[Data listing — start]

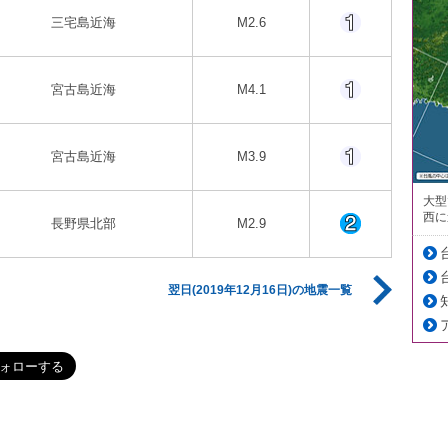
三宅島近海
M2.6
宮古島近海
M4.1
宮古島近海
M3.9
大型
西に
長野県北部
M2.9
翌日(2019年12月16日)の地震一覧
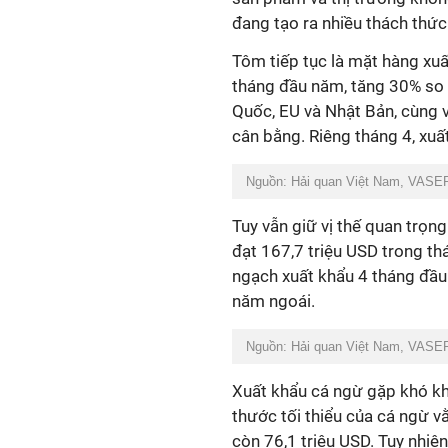
đang tạo ra nhiều thách thức
Tôm tiếp tục là mặt hàng xuấ
tháng đầu năm, tăng 30% so 
Quốc, EU và Nhật Bản, cùng v
cân bằng. Riêng tháng 4, xuấ
Nguồn: Hải quan Việt Nam, VASEP
Tuy vẫn giữ vị thế quan trọn
đạt 167,7 triệu USD trong th
ngạch xuất khẩu 4 tháng đầu
năm ngoái.
Nguồn: Hải quan Việt Nam, VASEP
Xuất khẩu cá ngừ gặp khó khă
thước tối thiểu của cá ngừ 
còn 76,1 triệu USD. Tuy nhiên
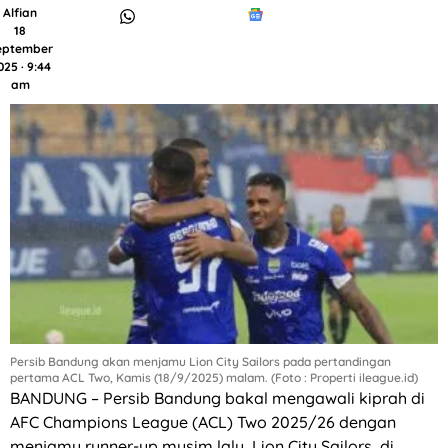
Alfian
18
eptember
025 · 9:44
am
Persib Bandung akan menjamu Lion City Sailors pada pertandingan
pertama ACL Two, Kamis (18/9/2025) malam. (Foto : Properti ileague.id)
BANDUNG – Persib Bandung bakal mengawali kiprah di
AFC Champions League (ACL) Two 2025/26 dengan
menjamu runner-up musim lalu, Lion City Sailors, di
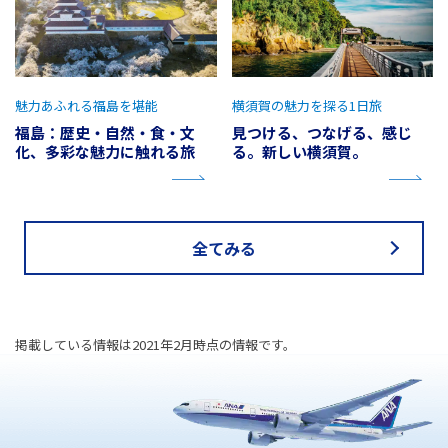
魅力あふれる福島を堪能
横須賀の魅力を探る1日旅
福島：歴史・自然・食・文
見つける、つなげる、感じ
化、多彩な魅力に触れる旅
る。新しい横須賀。
全てみる
掲載している情報は2021年2月時点の情報です。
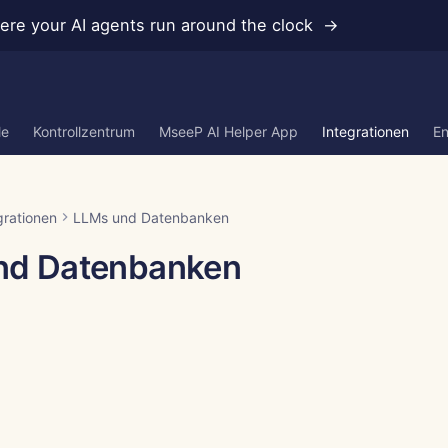
re your AI agents run around the clock →
le
Kontrollzentrum
MseeP AI Helper App
Integrationen
En
grationen
LLMs und Datenbanken
nd Datenbanken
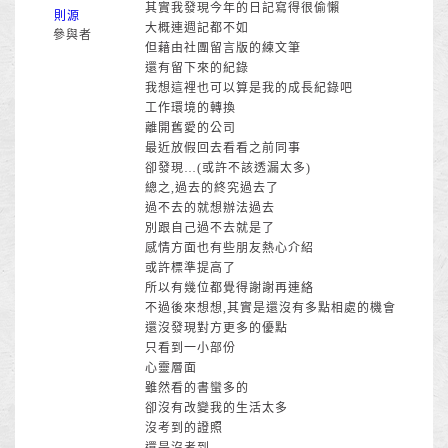
其實我發現今年的日記寫得很偷懶
則源
大概連週記都不如
參與者
但藉由社團留言版的練文筆
還有留下來的紀錄
我想這裡也可以算是我的成長紀錄吧
工作環境的轉換
離開舊愛的公司
最近放假回去看看之前同事
卻發現…(或許不該透漏太多)
總之,過去的終究過去了
過不去的就想辦法過去
別跟自己過不去就是了
感情方面也有些朋友熱心介紹
或許標準提高了
所以有幾位都覺得謝謝再連絡
不過後來想想,其實是還沒有多點相處的機會
還沒發現對方更多的優點
只看到一小部份
心靈層面
雖然看的書蠻多的
卻沒有改變我的生活太多
沒考到的證照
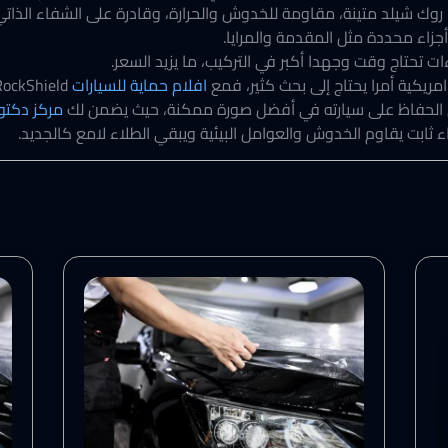
 روك شيلد متينة، مقاومة للخدوش والحرارة، وقادرة على الشفاء الذاتي،
جزاء محددة مثل المقدمة والمرايا.
ات تحتاج وقت وجهدا أكبر في التركيب، ما يزيد السعر.
امريكية أمرا يحتاج إلى بحث كثير، فمع
افلام حماية للسيارات
في الحفاظ على سيارته في أفضل صورة ممكنة، حيث يضمن لك
مركز دكتور
ثابت يقاوم الخدوش والعوامل البيئية ويبقي الطلاء لامع كالجديد.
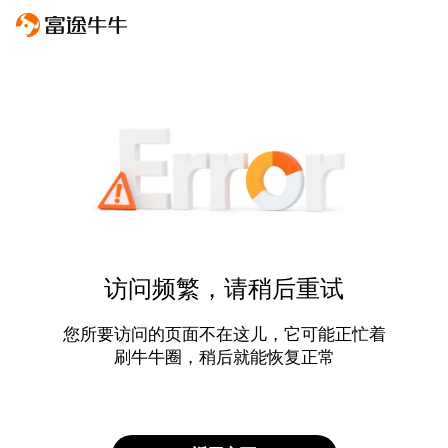
访问频繁，请稍后重试
您所要访问的页面不在这儿，它可能正忙着
刷牛牛圈，稍后就能恢复正常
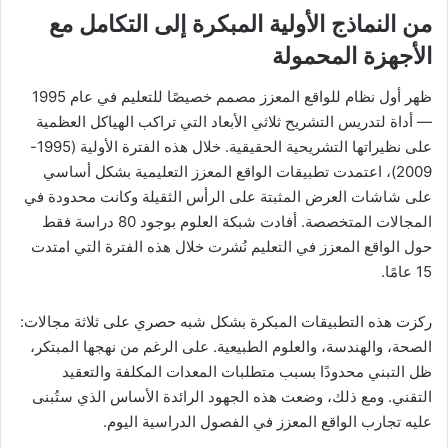
من النماذج الأولية المبكرة إلى التكامل مع
الأجهزة المحمولة
ظهر أول نظام للواقع المعزز مصمم خصيصًا للتعليم في عام 1995
— أداة لتدريس التشريح ثلاثي الأبعاد التي تراكب الهياكل العظمية
على نظيراتها التشريحية الحقيقية. خلال هذه الفترة الأولية (1995-
2009)، اعتمدت تطبيقات الواقع المعزز التعليمية بشكل أساسي
على شاشات العرض المثبتة على الرأس الثقيلة وكانت محدودة في
المجالات المتخصصة. أفادت شبكة العلوم بوجود 80 دراسة فقط
حول الواقع المعزز في التعليم نُشرت خلال هذه الفترة التي امتدت
15 عامًا.
ركزت هذه التطبيقات المبكرة بشكل شبه حصري على ثلاثة مجالات:
الصحة، والهندسة، والعلوم الطبيعية. على الرغم من نهجها المبتكر،
ظل التبني محدودًا بسبب متطلبات المعدات المكلفة والتعقيد
التقني. ومع ذلك، وضعت هذه الجهود الرائدة الأساس الذي ستُبنى
عليه تجارب الواقع المعزز في الفصول الدراسية اليوم.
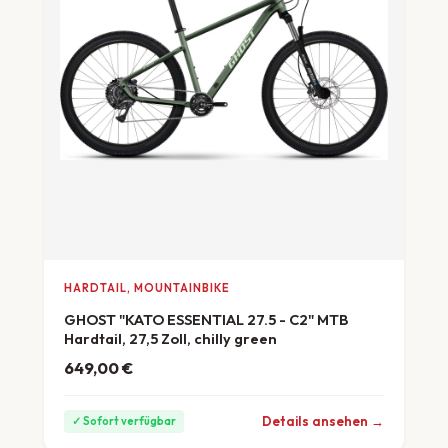
HARDTAIL, MOUNTAINBIKE
GHOST "KATO ESSENTIAL 27.5 - C2" MTB
Hardtail, 27,5 Zoll, chilly green
649,00
€
ab 18 €/Monat
Details ansehen →
✓ Sofort verfügbar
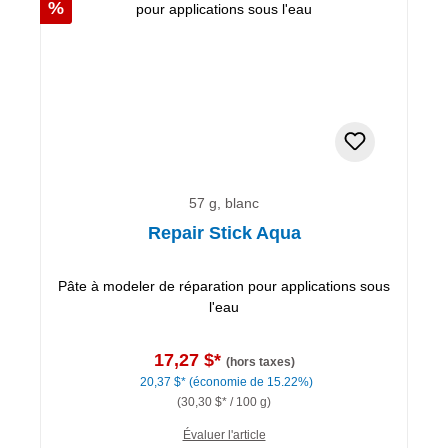
Réduction
%
57 g, blanc
Repair Stick Aqua
Pâte à modeler de réparation pour applications sous
l'eau
17,27 $*
(hors taxes)
20,37 $*
(économie de 15.22%)
(30,30 $* / 100 g)
Évaluer l'article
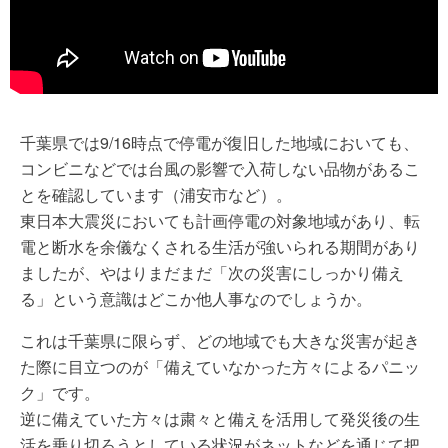
千葉県では9/16時点で停電が復旧した地域においても、
コンビニなどでは台風の影響で入荷しない品物があるこ
とを確認しています（浦安市など）。
東日本大震災においても計画停電の対象地域があり、転
電と断水を余儀なくされる生活が強いられる期間があり
ましたが、やはりまだまだ「次の災害にしっかり備え
る」という意識はどこか他人事なのでしょうか。
これは千葉県に限らず、どの地域でも大きな災害が起き
た際に目立つのが「備えていなかった方々によるパニッ
ク」です。
逆に備えていた方々は粛々と備えを活用して発災後の生
活を乗り切ろうとしている状況がネットなどを通じて把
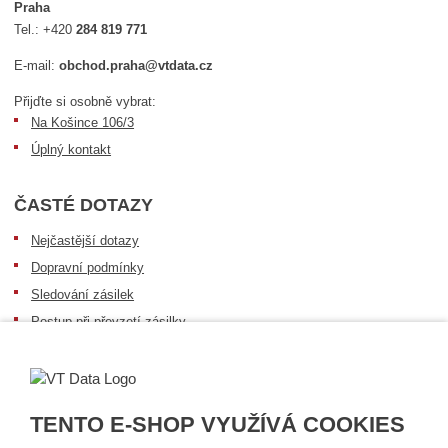
Praha
Tel.:
+420
284 819 771
E-mail:
obchod.praha@vtdata.cz
Přijďte si osobně vybrat:
Na Košince 106/3
Úplný kontakt
ČASTÉ DOTAZY
Nejčastější dotazy
Dopravní podmínky
Sledování zásilek
Postup při převzetí zásilky
Informace k dostupnosti zboží
Obecné informace
TENTO E-SHOP VYUŽÍVÁ COOKIES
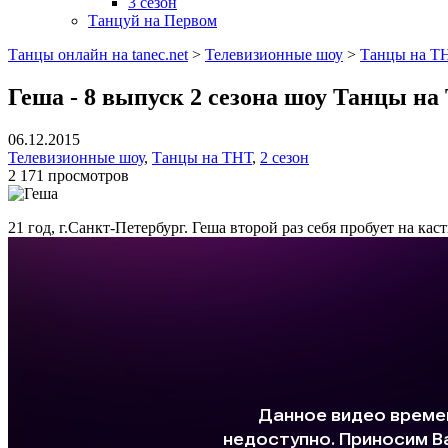
3 сезон
Танцуй на Первом
Танцы онлайн на tanec.net
>
Телевизионные шоу
>
Танцы на Т
Геша - 8 выпуск 2 сезона шоу Танцы н
06.12.2015
Телевизионные шоу
,
Танцы на ТНТ
,
2 сезон
2 171 просмотров
21 год, г.Санкт-Петербург. Геша второй раз себя пробует на ка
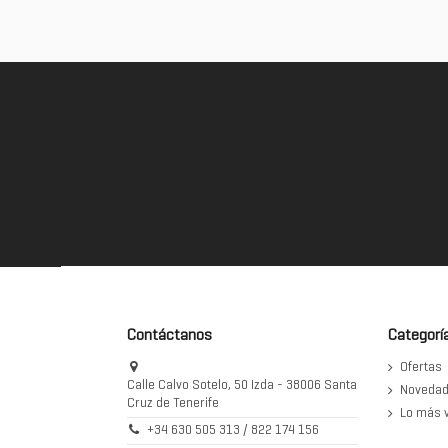
Contáctanos
Categorí
Ofertas
Calle Calvo Sotelo, 50 Izda - 38006 Santa
Noveda
Cruz de Tenerife
Lo más 
+34 630 505 313 / 822 174 156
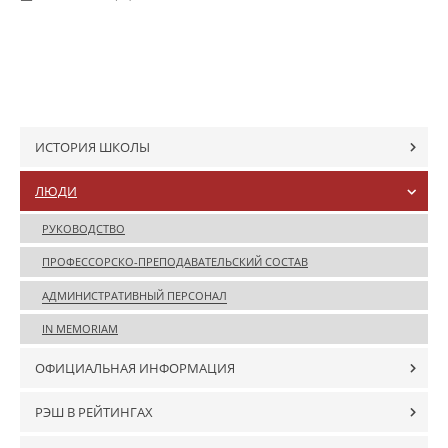
ИСТОРИЯ ШКОЛЫ
ЛЮДИ
РУКОВОДСТВО
ПРОФЕССОРСКО-ПРЕПОДАВАТЕЛЬСКИЙ СОСТАВ
АДМИНИСТРАТИВНЫЙ ПЕРСОНАЛ
IN MEMORIAM
ОФИЦИАЛЬНАЯ ИНФОРМАЦИЯ
РЭШ В РЕЙТИНГАХ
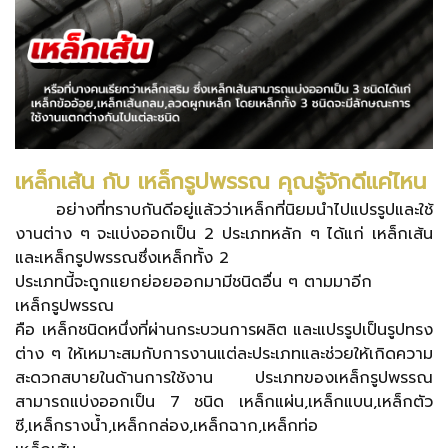
เหล็กเส้น กับ เหล็กรูปพรรณ คุณรู้จักดีแค่ไหน
อย่างที่ทราบกันดีอยู่แล้วว่าเหล็กที่นิยมนำไปแปรรูปและใช้
งานต่าง ๆ จะแบ่งออกเป็น 2 ประเภทหลัก ๆ ได้แก่ เหล็กเส้น
และเหล็กรูปพรรณซึ่งเหล็กทั้ง 2
ประเภทนี้จะถูกแยกย่อยออกมามีชนิดอื่น ๆ ตามมาอีก
เหล็กรูปพรรณ
คือ เหล็กชนิดหนึ่งที่ผ่านกระบวนการผลิต และแปรรูปเป็นรูปทรง
ต่าง ๆ ให้เหมาะสมกับการงานแต่ละประเภทและช่วยให้เกิดความ
สะดวกสบายในด้านการใช้งาน ประเภทของเหล็กรูปพรรณ
สามารถแบ่งออกเป็น 7 ชนิด เหล็กแผ่น,เหล็กแบน,เหล็กตัว
ซี,เหล็กรางน้ำ,เหล็กกล่อง,เหล็กฉาก,เหล็กท่อ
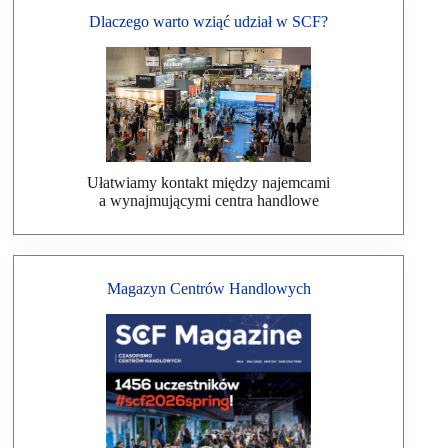
Dlaczego warto wziąć udział w SCF?
Ułatwiamy kontakt między najemcami
a wynajmującymi centra handlowe
Magazyn Centrów Handlowych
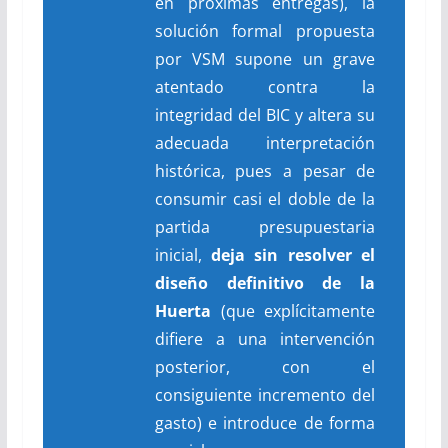
en próximas entregas), la
solución formal propuesta
por VSM supone un grave
atentado contra la
integridad del BIC y altera su
adecuada interpretación
histórica, pues a pesar de
consumir casi el doble de la
partida presupuestaria
inicial,
deja sin resolver el
diseño definitivo de la
Huerta
(que explícitamente
difiere a una intervención
posterior, con el
consiguiente incremento del
gasto) e introduce de forma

[Data listing — finish]

### Your objective:
If a picture appears among the records, leave it out, and otherwise reproduce exactly every line from the first line through the one with "đạt 167,7 triệu USD trong th", both included.

### Result of the task:
三宅島近海
M2.6
宮古島近海
M4.1
宮古島近海
M3.9
大型
西に
長野県北部
M2.9
翌日(2019年12月16日)の地震一覧
đang tạo ra nhiều thách thức
Tôm tiếp tục là mặt hàng xuấ
tháng đầu năm, tăng 30% so 
Quốc, EU và Nhật Bản, cùng v
cân bằng. Riêng tháng 4, xuấ
Nguồn: Hải quan Việt Nam, VASEP
Tuy vẫn giữ vị thế quan trọn
đạt 167,7 triệu USD trong th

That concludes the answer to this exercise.